Saved data entries:
|---|
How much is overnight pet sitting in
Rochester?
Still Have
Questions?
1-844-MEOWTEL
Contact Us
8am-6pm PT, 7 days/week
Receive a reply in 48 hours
|---|
Exercise instructions ->
Send back every entry precisely as given.

Result for this exercise ->
How much is overnight pet sitting in
Rochester?
Still Have
Questions?
1-844-MEOWTEL
Contact Us
8am-6pm PT, 7 days/week
Receive a reply in 48 hours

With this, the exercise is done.